Feds active over the weekend, but no bailouts and the market has something of a bad day.
Two storms were bearing down on the US at the end of last week: Ike and Lehmann. Both of them hit hard causing immediate damage. Both of them left problems that will take a lot more time to sort out.
Ike slammed Texas with 100+ mph winds, pushing wind and water that caused billions in immediate damage. After it left the extent of the damage is staggering. Just as with Louisiana, Mississippi, Florida, etc., after the storms leave the repercussions linger.
Monday the second storm hit the US as LEH filed for bankruptcy. We went into the weekend knowing LEH had to find a suitor or get one of those federal golden tickets that FNM and FRE or even BSC got in order to survive. Things looked promising with BAC at the table and Paulson/Bernanke working the weekend once more. Last time the Treasury and Fed collaborated over the weekend there was a massive bailout and the market rallied . . . that day. This time that didn't happen. MER intervened and called BAC. BAC coveted MER and they had a deal by Saturday. LEH asked for federal help. This time the door was slammed in the face of the hopeful borrower/takeout candidate. Seems the federal black box of who is allowed to survive and who has to die figured LEH wasn't worth it. No problem with that in theory as there are real issues just what the feds should be doing here, but no one knows just what the decision process is as to who gets the golden parachute and who gets the shaft.

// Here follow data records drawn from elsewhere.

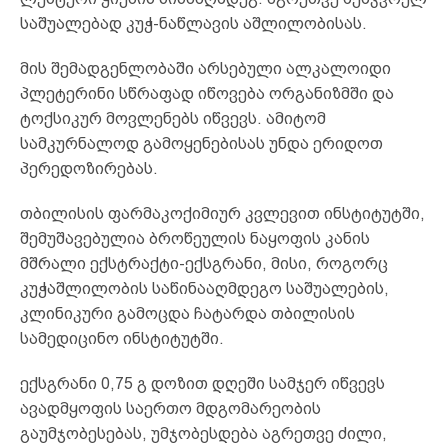
საშუალებად კუჭ-ნაწლავის აშლილობისას.
მის შემადგენლობაში არსებული ალკალოიდი
პლეტერინი სწრაფად იწოვება ორგანიზმში და
ტოქსიკურ მოვლენებს იწვევს. ამიტომ
სამკურნალოდ გამოყენებისას უნდა ერიდოთ
პერედოზირებას.
თბილისის ფარმაკოქიმიურ კვლევით ინსტიტუტში,
შემუშავებულია ბროწეულის ნაყოფის კანის
მშრალი ექსტრაქტი-ექსგრანი, მისი, როგორც
კუჭაშლილობის საწინააღმდეგო საშუალების,
კლინიკური გამოცდა ჩატარდა თბილისის
სამედიცინო ინსტიტუტში.
ექსგრანი 0,75 გ დოზით დღეში სამჯერ იწვევს
ავადმყოფის საერთო მდგომარეობის
გაუმჯობესებას, უმჯობესდება აგრეთვე ძილი,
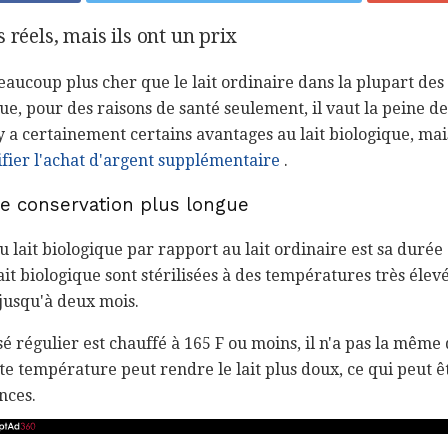
 réels, mais ils ont un prix
beaucoup plus cher que le lait ordinaire dans la plupart des
e, pour des raisons de santé seulement, il vaut la peine 
l y a certainement certains avantages au lait biologique, mai
ifier l'achat d'argent supplémentaire
.
e conservation plus longue
 lait biologique par rapport au lait ordinaire est sa durée
t biologique sont stérilisées à des températures très élevé
jusqu'à deux mois.
sé régulier est chauffé à 165 F ou moins, il n'a pas la même
aute température peut rendre le lait plus doux, ce qui peut ê
nces.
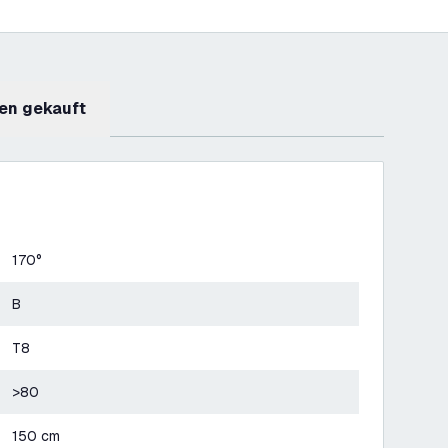
en gekauft
170°
B
T8
>80
150 cm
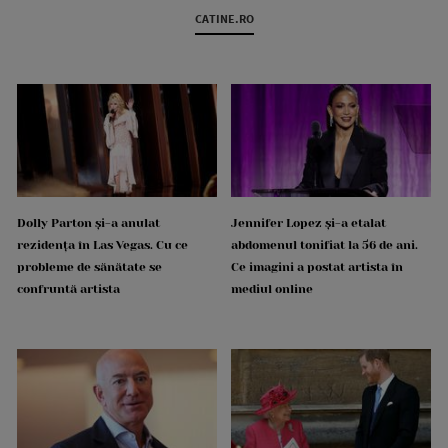
CATINE.RO
Dolly Parton și-a anulat
Jennifer Lopez și-a etalat
rezidența în Las Vegas. Cu ce
abdomenul tonifiat la 56 de ani.
probleme de sănătate se
Ce imagini a postat artista în
confruntă artista
mediul online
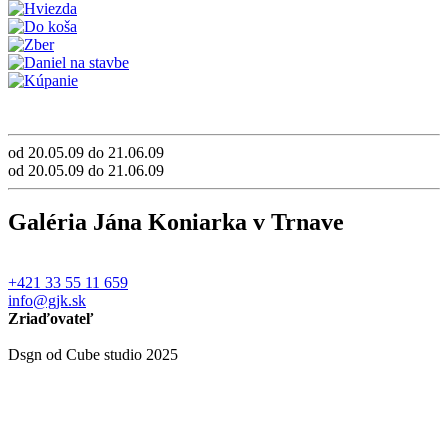
od 20.05.09 do 21.06.09
od 20.05.09 do 21.06.09
Galéria Jána Koniarka v Trnave
+421 33 55 11 659
info@gjk.sk
Zriaďovateľ
Dsgn od Cube studio 2025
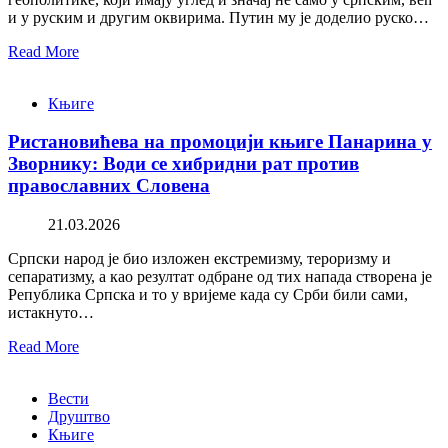
и у руским и другим оквирима. Путин му је доделио руско…
Read More
Књиге
Ристановићева на промоцији књиге Панарина у
Зворнику: Води се хибридни рат против
православних Словена
21.03.2026
Српски народ је био изложен екстремизму, тероризму и
сепаратизму, а као резултат одбране од тих напада створена је
Република Српска и то у вријеме када су Срби били сами,
истакнуто…
Read More
Вести
Друштво
Књиге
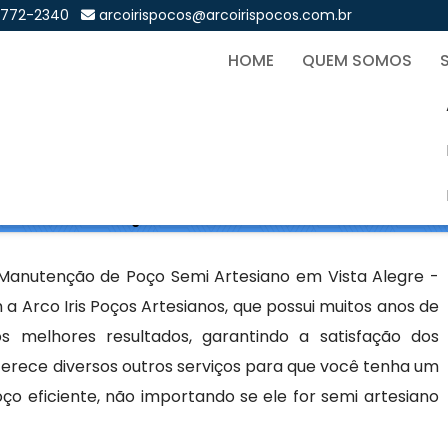
9772-2340
arcoirispocos@arcoirispocos.com.br
HOME
QUEM SOMOS
mi Artesiano em Vista Ale
Sol
siano em Vista Alegre - Curitiba
Manutenção de Poço Semi Artesiano em Vista Alegre -
 Arco Iris Poços Artesianos, que possui muitos anos de
 melhores resultados, garantindo a satisfação dos
erece diversos outros serviços para que você tenha um
ço eficiente, não importando se ele for semi artesiano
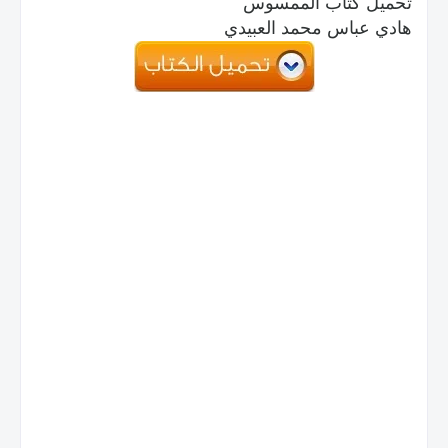
تحميل كتاب الممسوس
هادي عباس محمد العبيدي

So what if BAC took out MER, reducing the pool of potential failures by one (or maybe it just makes for a bigger failure to come?)? Investors simply saw more negatives than positives on the session, focusing on the LEH bankruptcy filing and a huge problem with insurer AIG. AIG is also seeking financing, offering some of its best assets for sale and knocking on the Fed's door. The Fed's answer to AIG was the same as Treasury's to LEH: not this time fellas.
That set the stage for a bad session as the financial sector got some tough love that was needed earlier. This is like parents trying to change behavior after the young adult has committed a crime. Yes the bad deed is done but do you send the kid to the pen or other punishment or try to save things for now and strive for change later? As with most poorly raised kids the financials reacted poorly, helping the market to its worst showing since opening after 9-11.
Not that the BAC/MER deal was a sweetheart affair. They like each other and BAC offered a 70% premium. We also heard, however that Treasury and the Fed were pleased and encouraged the deal something like parents in the past used to encourage weddings with a shotgun.
The Fed and Treasury were not done with just saying no to LEH and AIG. They said 'no and no one else come ask either.' They tried to say FNM and FRE (and yes BSC) were it with respect to bailouts. But they did not just exit stage right. The Fed is helping AIG by rounding up 10 big banks to throw $75B in the kitty to help AIG's liquidity issues. Man, need those guys around for the next fundraiser we have.
The Fed also changed some requirements for its lending facilities in its continuing attempt to get money into the banks so they will lend, lend, lend . . . all according to the strictest yet fairest standards of course. Now the Fed will take all kinds of debts as discount window borrowing collateral. It also eased lending restrictions on the liquidity bank affiliates had to maintain. Before we said the Fed would take only the finest garbage from the finest institutions. Now it will take anything as collateral. Hmm. I have some 'collateral' left over from the hurricane. I wonder . . .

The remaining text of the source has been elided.